Using the fear approach, parents spank their children for misbehavior and children come to fear the spankings and they learn to obey parents without question. This is very effective … for a while. Because the learning is based only on fear of spanking, it only works to control the child’s behavior around that parent. If the child is in a situation where they know they cannot be spanked (like school) there is no carry-over of learning. Unless, of course, the spanking parent supports the school 100% and the child is spanked for every misbehavior at school as well.

However … spanking teaches that when people do wrong you should hit them. Kids do manage to learn that lesson and when people wrong them, they hit them, and as a result, probably get spanked. That’s all very confusing. Confused children get angry or depressed and neither is able to do his schoolwork appropriately and, as a result, probably gets spanked. Spend a couple years that way and you either become hopelessly depressed and turn to something self-destructive for comfort (like drugs or sex), or you become enraged and seek to destroy people and things around you.

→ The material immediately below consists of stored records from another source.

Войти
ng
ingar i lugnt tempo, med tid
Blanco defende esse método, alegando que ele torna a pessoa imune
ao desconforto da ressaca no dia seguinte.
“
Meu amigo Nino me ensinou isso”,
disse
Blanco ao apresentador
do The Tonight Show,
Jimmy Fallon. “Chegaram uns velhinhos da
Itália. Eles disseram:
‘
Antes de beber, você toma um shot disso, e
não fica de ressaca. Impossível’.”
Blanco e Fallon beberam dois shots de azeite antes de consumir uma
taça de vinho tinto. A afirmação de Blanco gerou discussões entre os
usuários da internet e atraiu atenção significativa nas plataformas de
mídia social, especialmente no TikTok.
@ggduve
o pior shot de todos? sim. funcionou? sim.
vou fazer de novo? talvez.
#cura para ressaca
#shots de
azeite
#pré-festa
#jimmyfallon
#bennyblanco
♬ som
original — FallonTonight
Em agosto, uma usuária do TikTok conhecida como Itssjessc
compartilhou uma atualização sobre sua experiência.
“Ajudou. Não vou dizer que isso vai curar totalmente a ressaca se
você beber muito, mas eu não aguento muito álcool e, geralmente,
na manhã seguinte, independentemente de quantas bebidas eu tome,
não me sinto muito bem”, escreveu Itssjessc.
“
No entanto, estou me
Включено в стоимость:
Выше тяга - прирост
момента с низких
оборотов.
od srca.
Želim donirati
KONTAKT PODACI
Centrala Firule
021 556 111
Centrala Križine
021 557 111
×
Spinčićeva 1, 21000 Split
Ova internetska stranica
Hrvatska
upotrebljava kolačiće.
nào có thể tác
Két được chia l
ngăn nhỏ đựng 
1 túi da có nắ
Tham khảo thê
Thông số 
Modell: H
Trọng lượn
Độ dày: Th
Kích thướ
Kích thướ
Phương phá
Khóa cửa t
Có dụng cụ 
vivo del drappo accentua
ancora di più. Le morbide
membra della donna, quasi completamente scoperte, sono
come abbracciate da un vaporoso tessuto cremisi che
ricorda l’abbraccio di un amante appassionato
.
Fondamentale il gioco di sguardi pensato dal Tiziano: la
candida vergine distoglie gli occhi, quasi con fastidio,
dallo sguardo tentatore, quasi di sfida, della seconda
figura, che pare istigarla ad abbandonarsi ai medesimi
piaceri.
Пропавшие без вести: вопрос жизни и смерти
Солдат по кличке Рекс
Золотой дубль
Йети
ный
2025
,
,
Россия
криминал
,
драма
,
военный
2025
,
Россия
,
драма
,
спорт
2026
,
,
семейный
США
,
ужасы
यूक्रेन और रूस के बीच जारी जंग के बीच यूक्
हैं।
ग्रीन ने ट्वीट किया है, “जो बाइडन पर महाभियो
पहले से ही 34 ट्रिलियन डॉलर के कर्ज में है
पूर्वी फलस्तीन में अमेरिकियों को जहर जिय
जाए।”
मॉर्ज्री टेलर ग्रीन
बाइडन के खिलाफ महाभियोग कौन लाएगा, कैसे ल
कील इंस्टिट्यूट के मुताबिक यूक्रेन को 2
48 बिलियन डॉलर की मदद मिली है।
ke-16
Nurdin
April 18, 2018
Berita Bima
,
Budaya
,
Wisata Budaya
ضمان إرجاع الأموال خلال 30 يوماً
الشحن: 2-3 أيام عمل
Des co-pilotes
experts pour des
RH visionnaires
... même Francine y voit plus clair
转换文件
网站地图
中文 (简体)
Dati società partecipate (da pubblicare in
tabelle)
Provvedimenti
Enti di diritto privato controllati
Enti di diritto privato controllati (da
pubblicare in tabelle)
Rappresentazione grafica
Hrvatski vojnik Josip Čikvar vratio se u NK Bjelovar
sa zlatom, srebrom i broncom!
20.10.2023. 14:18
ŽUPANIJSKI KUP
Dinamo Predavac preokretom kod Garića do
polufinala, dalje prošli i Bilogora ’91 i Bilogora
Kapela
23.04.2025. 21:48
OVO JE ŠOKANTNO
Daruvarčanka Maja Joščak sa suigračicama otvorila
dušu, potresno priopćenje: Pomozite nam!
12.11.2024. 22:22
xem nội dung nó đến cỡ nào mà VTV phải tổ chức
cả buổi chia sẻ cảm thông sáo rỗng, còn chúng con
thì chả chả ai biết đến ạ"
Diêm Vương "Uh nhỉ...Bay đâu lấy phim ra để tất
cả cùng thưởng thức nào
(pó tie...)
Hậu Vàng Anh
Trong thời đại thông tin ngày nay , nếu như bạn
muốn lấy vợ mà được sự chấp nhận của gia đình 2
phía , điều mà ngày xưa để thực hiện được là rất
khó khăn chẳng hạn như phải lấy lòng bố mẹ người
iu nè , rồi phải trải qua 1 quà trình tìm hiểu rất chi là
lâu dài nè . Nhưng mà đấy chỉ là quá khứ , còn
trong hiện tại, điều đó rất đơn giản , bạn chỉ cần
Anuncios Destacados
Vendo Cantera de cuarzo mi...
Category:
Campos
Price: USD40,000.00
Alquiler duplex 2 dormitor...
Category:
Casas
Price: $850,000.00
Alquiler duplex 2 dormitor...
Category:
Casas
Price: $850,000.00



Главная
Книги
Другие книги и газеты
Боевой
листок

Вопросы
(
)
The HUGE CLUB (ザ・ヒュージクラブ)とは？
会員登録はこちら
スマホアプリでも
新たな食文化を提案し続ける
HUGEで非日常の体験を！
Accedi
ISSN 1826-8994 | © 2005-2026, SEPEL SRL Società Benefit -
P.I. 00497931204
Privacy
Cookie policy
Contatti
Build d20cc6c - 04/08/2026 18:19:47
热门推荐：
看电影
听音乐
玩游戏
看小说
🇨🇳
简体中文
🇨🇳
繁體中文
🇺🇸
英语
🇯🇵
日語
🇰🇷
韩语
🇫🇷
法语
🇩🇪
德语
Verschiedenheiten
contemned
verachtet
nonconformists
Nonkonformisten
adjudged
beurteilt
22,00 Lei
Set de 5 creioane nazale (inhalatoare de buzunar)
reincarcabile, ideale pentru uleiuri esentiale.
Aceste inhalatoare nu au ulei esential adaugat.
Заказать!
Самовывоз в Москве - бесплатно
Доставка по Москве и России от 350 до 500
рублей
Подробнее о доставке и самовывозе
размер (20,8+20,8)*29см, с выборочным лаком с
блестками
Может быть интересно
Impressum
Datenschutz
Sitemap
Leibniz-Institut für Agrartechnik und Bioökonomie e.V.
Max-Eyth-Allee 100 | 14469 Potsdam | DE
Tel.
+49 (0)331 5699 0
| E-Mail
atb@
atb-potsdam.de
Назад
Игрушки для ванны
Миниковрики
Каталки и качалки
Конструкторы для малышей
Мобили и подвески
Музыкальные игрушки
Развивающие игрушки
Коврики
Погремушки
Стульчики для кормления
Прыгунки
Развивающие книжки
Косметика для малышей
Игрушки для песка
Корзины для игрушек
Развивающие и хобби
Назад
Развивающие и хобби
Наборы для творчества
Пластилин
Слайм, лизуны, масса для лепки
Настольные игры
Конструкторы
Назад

Then something funny happens … the kid gets to be as big as you are. End of effectiveness. That is going to be the kid that hits back when you try to slap them for having a sassy mouth. That’s going to be the kid that has to run away from home because they know they’re going to punch your lights out next time you raise your hand to them. Not a good scene.

There are parents that argue that you aren’t being “strict” enough if you don’t spank. Again, not true. Being strict merely means that you have firm, clear, reasonable expectations and that there are positive consequences for meeting those expectations and negative consequences for not meeting them. I have met lots of parents who spank frequently that are not strict at all. They might spank for a particular offense today, but not a week from now or they might spank severely for a minor offense and completely overlook a more serious offense. Spanking does NOT make you strict. Consistency does.

The other way to gain obedience from a child is if he respects you. When the child is young, he will not understand the concept. When you don’t allow him to do something dangerous, he’s going to be upset and he’s not going to “respect” you as a result. However, if you consistently protect your child from harm, he will learn to trust you and that is the foundation of respect.

As your child matures, when he misbehaves, there should be negative consequences that he’s not very happy about. However, if the consequences are reasonable and they fit the offense, the child will be upset while he is suffering the consequence, but will get over it quickly if it was truly fair and reasonable. He will not hold it against you. It does not have to be ridiculously horrible for it to work. It just has to be clear, consistent, and reasonable. If consequences are predictable, that builds further trust. Your child knows exactly what you are going to do when he screws up. As a result, he trusts you more.

Once the child gets old enough or large enough that you really don’t have much control over him anymore, this form of discipline still works because it hasn’t involved intimidation. Your child trusts that you will consequence bad behavior and although he’ll complain and try to get out of it, he won’t really stay angry at you because he already knows you are fair.